2) The vitrinite content and vitrinite to inertinite ratio of the Taiyuan and Shanxi coal seams both reach their highest values in the southeastern margin of the basin. The vitrinite contents decrease from south to north, whereas the inertinite contents increase from south to north due to the spatial variation of the sedimentary environment. The average sulfur content of the No. 15 coal seam is much higher than that of the No. 3 seam, and the ash yield of seam No. 15 decreases northwards, while the highest ash content of seam No. 3 is located in the south-central basin.
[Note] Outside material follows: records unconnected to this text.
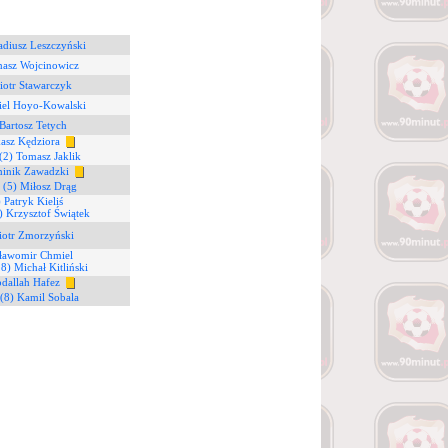
adiusz Leszczyński
masz Wojcinowicz
iotr Stawarczyk
iel Hoyo-Kowalski
Bartosz Tetych
asz Kędziora
(2) Tomasz Jaklik
inik Zawadzki
0
(5) Miłosz Drąg
 Patryk Kieliś
) Krzysztof Świątek
iotr Zmorzyński
Sławomir Chmiel
28) Michał Kitliński
bdallah Hafez
(8) Kamil Sobala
3) The variation in gas content is closely related to lithology and the thickness of the surrounding rock. Six types of surrounding rocks in the Taiyuan Formation and two types of surrounding rocks in the Shanxi Formation were identified. In terms of the Taiyuan Formation, coals in the delta plain environment have the best sealing conditions with the greatest thicknesses of mudstone, whereas coals in the carbonate platform environment have the poorest sealing conditions with the largest thicknesses of limestone. For the Shanxi Formation, due to more fine-grained sediments, coals in the delta front environment have a better sealing ability than those in the delta plain environment.
4) At similar burial depths within the Taiyuan coal seams, the gas content values decrease in order from a lower delta plain setting, a delta front setting, and a carbonate platform setting. Generally, the gas contents of Shanxi coals in the delta front facies are higher than those in the lower delta plain facies. The CBM enrichment areas tend to be located in zones of undeveloped limestone and well-developed mudstone. Therefore, combined with coal thickness and gas content analysis, coal seams located in the north-central basin of the Taiyuan Formation and in the southern basin of the Shanxi Formation are suggested as favorable areas for CBM exploration.